(Items listed in a dataset)

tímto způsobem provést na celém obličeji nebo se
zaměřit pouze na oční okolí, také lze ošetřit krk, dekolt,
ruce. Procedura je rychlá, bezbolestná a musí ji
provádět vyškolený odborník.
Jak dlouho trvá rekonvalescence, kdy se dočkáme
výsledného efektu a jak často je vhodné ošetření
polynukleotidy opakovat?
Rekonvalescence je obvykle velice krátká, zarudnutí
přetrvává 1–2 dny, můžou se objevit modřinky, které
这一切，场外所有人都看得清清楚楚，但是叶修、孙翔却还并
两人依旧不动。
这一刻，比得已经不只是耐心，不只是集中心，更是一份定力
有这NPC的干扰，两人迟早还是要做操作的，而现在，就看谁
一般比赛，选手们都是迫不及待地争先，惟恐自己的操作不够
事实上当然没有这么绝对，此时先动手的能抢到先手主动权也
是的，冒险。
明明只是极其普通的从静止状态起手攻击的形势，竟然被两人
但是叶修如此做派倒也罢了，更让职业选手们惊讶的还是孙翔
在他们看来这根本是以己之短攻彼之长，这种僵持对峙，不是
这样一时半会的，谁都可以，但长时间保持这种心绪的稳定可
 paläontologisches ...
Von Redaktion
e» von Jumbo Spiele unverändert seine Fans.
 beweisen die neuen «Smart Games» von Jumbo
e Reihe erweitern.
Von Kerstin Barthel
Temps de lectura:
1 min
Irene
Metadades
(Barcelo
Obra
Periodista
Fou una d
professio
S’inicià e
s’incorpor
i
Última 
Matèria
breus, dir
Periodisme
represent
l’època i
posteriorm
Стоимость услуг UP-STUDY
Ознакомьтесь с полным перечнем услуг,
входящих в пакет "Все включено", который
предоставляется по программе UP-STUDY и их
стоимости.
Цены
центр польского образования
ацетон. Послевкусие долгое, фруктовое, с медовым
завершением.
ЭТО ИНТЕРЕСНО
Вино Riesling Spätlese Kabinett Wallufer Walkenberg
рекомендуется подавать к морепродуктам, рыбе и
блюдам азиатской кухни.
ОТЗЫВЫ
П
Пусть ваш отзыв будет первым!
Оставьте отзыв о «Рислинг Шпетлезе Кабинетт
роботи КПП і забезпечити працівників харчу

What to work on:
Among the lines above, count those that include the word "Jumbo". Give only the result.

Your response:
2